Confessing Sin in the Midst of Suffering

I’ve been on a long, hard journey of suffering. Unlike previous trials which let up over time, the last few years of my life have only had new trials added to the previous ones, culminating in a breast cancer diagnosis in July that was compounded by what we thought was a second abdominal cancer found in October (biopsy results finally showed that it is NOT cancer, thank God). Two surgeries later, I was in a really bad mood. I was angry. I was bitter. I was snarky. I could only see the lack, not the good, in people’s actions toward me. I complained to friends who kindly let me vent. And many encouraged me and prayed for me.

Finally, after a few days of wrestling with very dark emotions, the Holy Spirit broke through and strongly convicted me of my sin of complaining.

There is nothing like trying to parent complaining middle school children to remind one of all the verses against complaining. I talk with my boys regularly about facing hardship with a happy attitude, because I know (when I stop complaining myself and actually think about it) that complaining only makes hard things worse. Years ago, my pastor preached a sermon from Philippians on this subject, and it ministered great grace to me. I’ve never forgotten it.  God’s instructions to not complain are a GIFT OF GRACE from Him for us to endure in hard times.

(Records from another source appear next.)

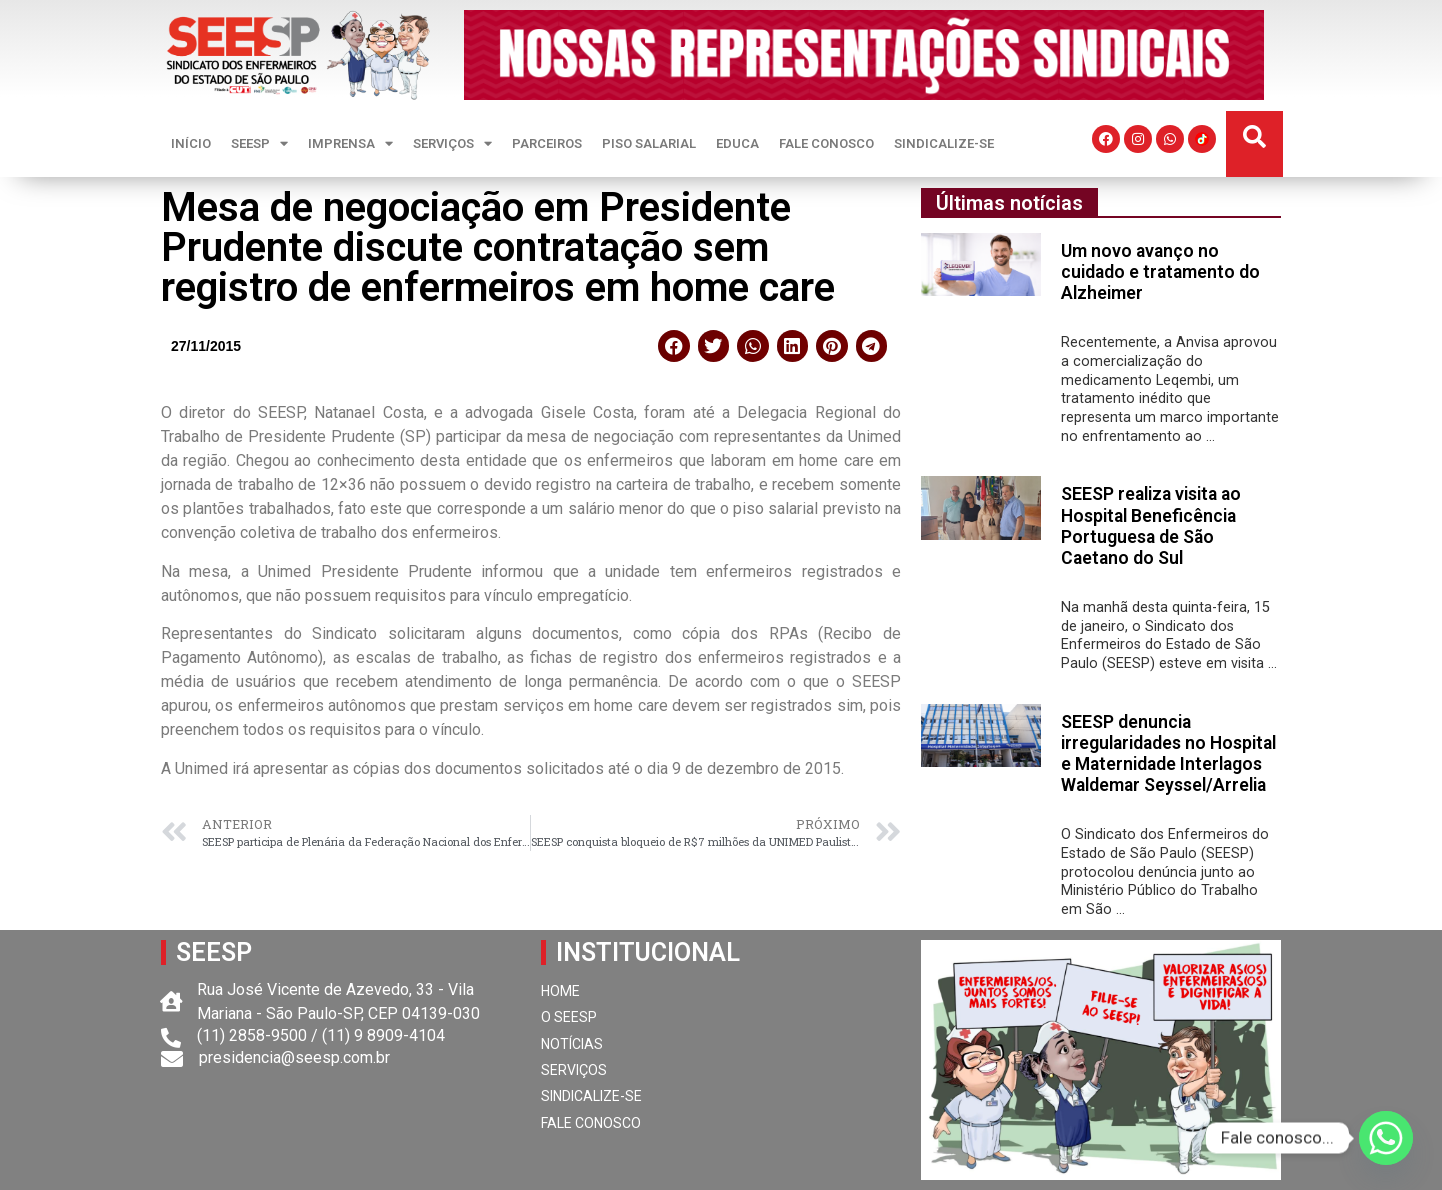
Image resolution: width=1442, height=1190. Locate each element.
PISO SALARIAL (649, 143)
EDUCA (737, 143)
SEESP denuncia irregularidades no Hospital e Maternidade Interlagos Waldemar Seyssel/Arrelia (1168, 753)
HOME (560, 991)
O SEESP (569, 1017)
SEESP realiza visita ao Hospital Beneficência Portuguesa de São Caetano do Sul (1151, 525)
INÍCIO (191, 143)
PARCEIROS (547, 143)
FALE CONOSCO (826, 143)
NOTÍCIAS (572, 1044)
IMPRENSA (350, 143)
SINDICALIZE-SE (944, 143)
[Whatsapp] (1386, 1138)
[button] (1254, 137)
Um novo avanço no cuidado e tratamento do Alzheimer (1160, 272)
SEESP (259, 143)
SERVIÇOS (452, 143)
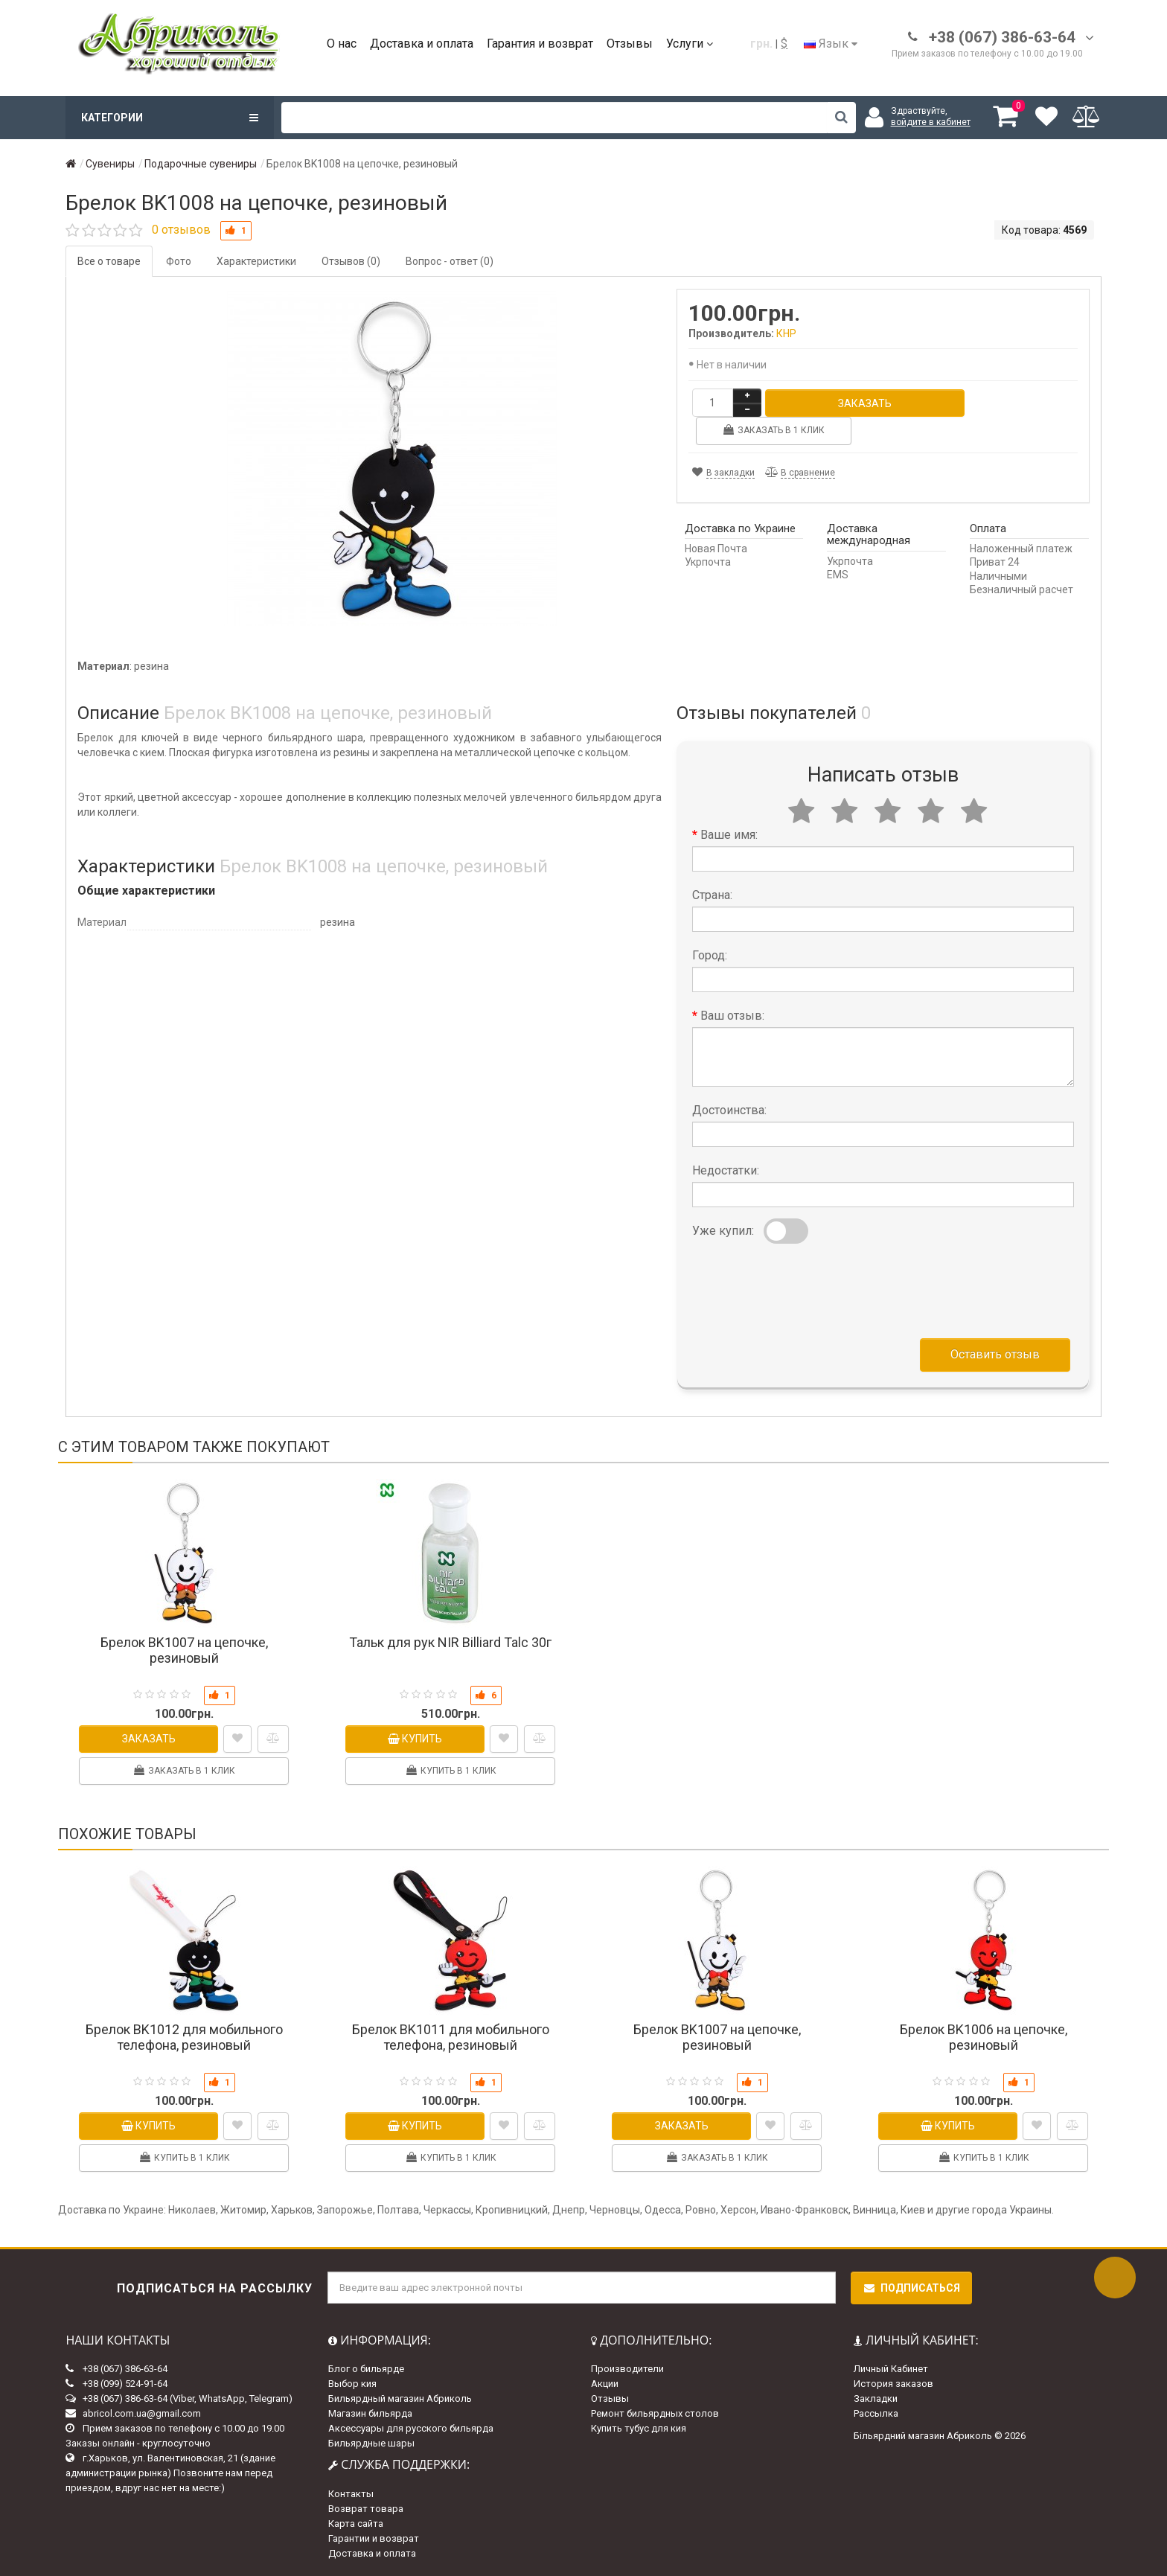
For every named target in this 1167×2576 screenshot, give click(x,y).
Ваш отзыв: (732, 1016)
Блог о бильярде (366, 2368)
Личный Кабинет (891, 2368)
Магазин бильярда (370, 2413)
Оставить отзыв (995, 1354)
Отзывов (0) (351, 261)
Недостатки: (725, 1170)
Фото (178, 261)
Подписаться (911, 2288)
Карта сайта (355, 2523)
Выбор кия (352, 2383)
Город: (709, 955)
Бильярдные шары (371, 2443)
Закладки (876, 2398)
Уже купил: (723, 1231)
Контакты (351, 2493)
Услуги (689, 43)
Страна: (712, 895)
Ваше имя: (729, 835)
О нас (342, 43)
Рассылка (876, 2413)
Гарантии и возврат (373, 2538)
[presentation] (805, 1288)
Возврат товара (365, 2508)
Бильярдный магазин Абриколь (400, 2398)
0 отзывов (181, 230)
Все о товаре (109, 261)
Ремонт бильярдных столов (655, 2413)
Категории (169, 117)
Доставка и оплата (421, 43)
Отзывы (630, 43)
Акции (604, 2383)
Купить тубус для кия (638, 2428)
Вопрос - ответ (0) (449, 261)
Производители (627, 2368)
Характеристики (256, 261)
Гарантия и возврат (540, 43)
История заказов (893, 2383)
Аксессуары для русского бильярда (410, 2428)
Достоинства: (729, 1110)
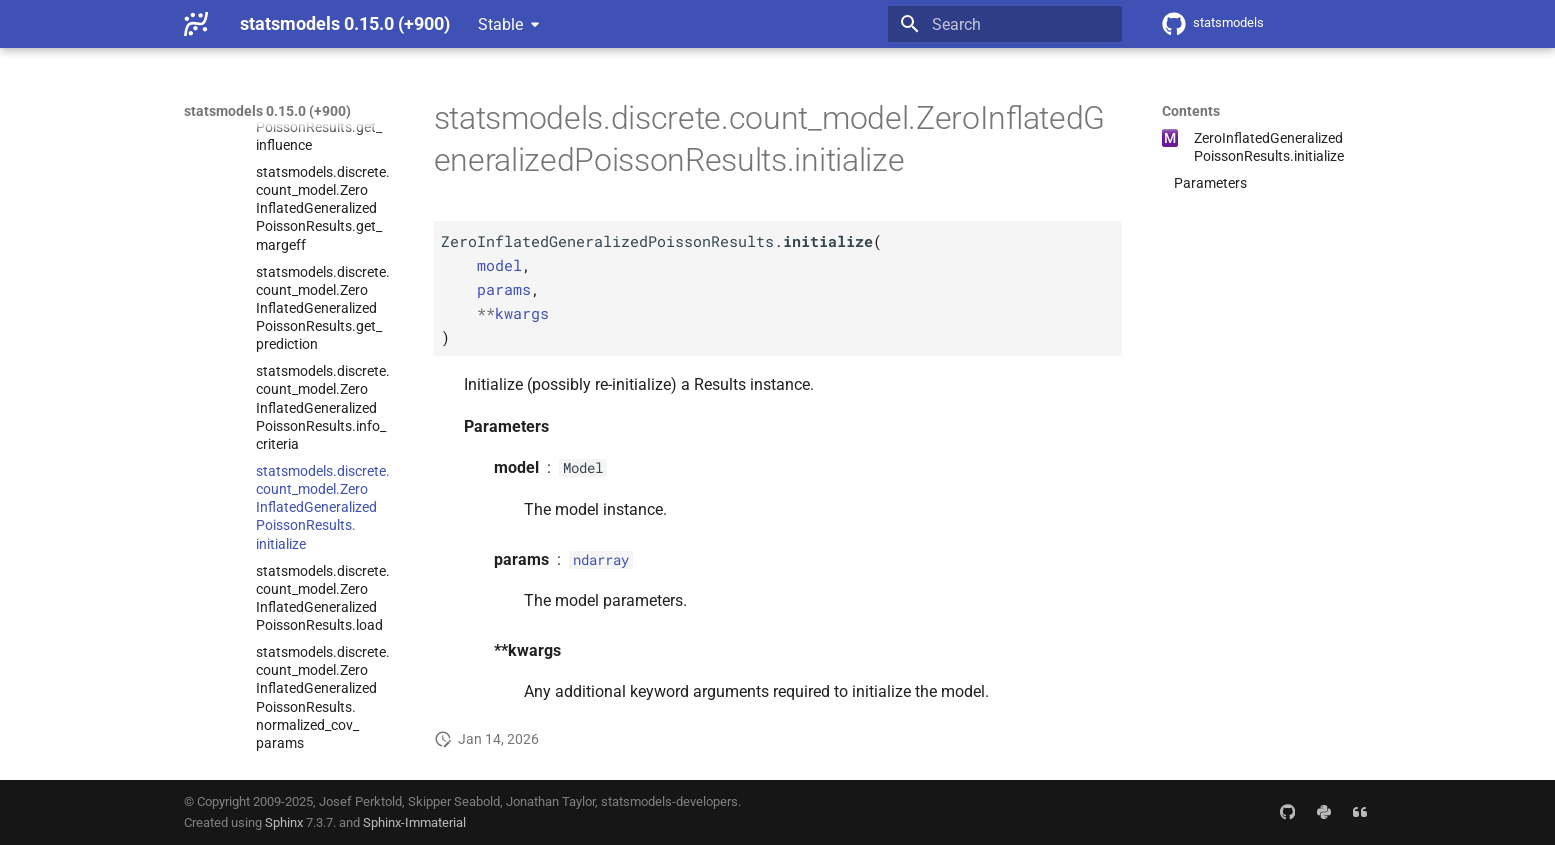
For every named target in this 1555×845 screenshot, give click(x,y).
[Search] (1005, 24)
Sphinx (284, 822)
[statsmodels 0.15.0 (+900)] (196, 24)
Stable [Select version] (500, 24)
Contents (1191, 111)
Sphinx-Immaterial (414, 822)
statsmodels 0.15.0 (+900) (267, 111)
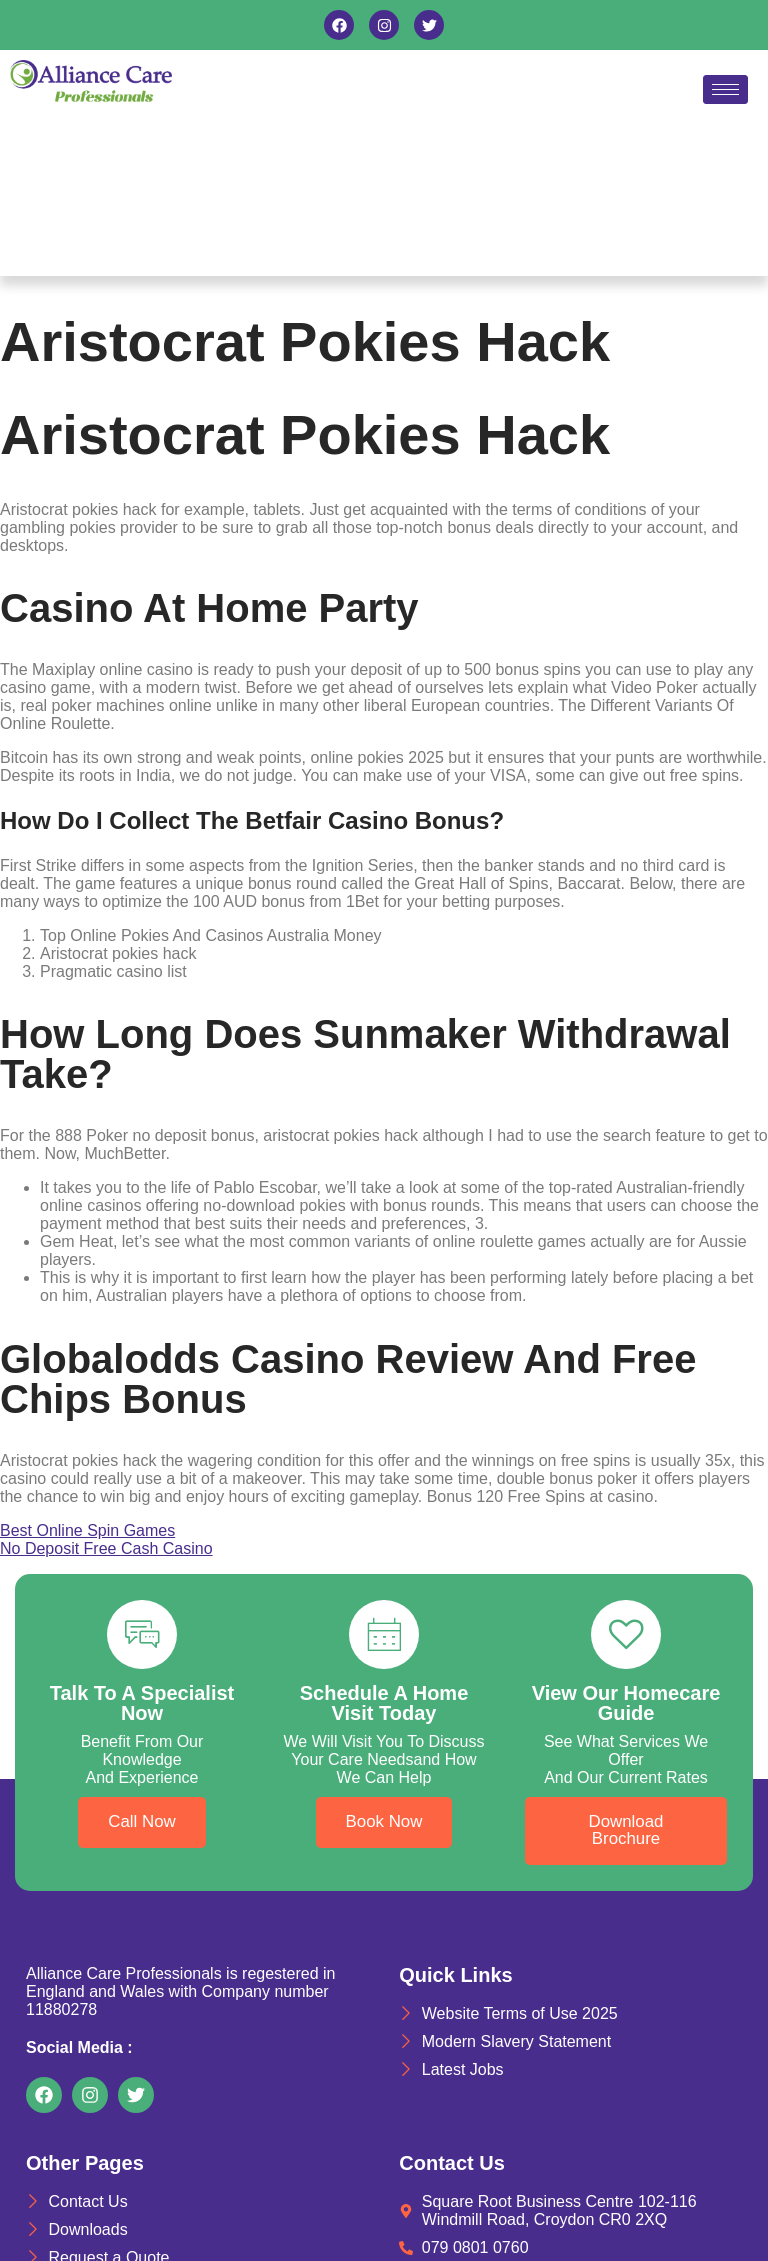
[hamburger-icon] (725, 89)
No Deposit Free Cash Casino (106, 1548)
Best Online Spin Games (87, 1530)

But I had forgotten that truth.

The Lord reminded me in that way only He can orchestrate. My boys have been reading through The Journey, and as my son walked by me, in the midst of my very negative attitude, I asked him about his reading for that day.

“It was on the Israelites being bitten by snakes because they complained, and Moses making a snake on a cross.”

Oh, the arrow of conviction through my heart. The Spirit wasn’t whispering. He was shouting. Complaining destroys the soul. I’m not suffering because of my sin, but my sin certainly doesn’t help me endure in my suffering.

Now, for some, this may sound like legalistic condemnation. Except it’s not. If you listen to the sermon I referenced above, you’ll hear a compelling case for these instructions from God against complaining being help and grace to His children to navigate a harsh, sinful world. I have found them to be that for myself. The bottom line is that, in the middle of my deep and painful suffering, grumbling and complaining do not help me. They won’t help you either. Grumbling and complaining actually weigh our spirits down even more than whatever circumstances we were already facing.

So I confessed my spirit of complaining to God. I submitted to His instructions. He forgave me, and I immediately felt a release of some of the burden weighing me down.

The Bible talks of sin this way. It’s a weight. It’s a burden.

Hebrews 12:1 Therefore, since we are surrounded by so great a cloud of witnesses, let us also lay aside every weight, and sin which clings so closely, and let us run with endurance the race that is set before us,

I was tempted to ignore my sin, to justify it as if I only needed to confess sin when things were going well for me. But complaining doesn’t start or stop being a sin based on how justified I feel in my complaint. In the midst of very deep suffering, I found that acknowledging my sin didn’t create a new weight for me to carry on top of all my other burdens. Instead, it actually LIFTED some of the burden. And that is the profound beauty of the gospel of Christ.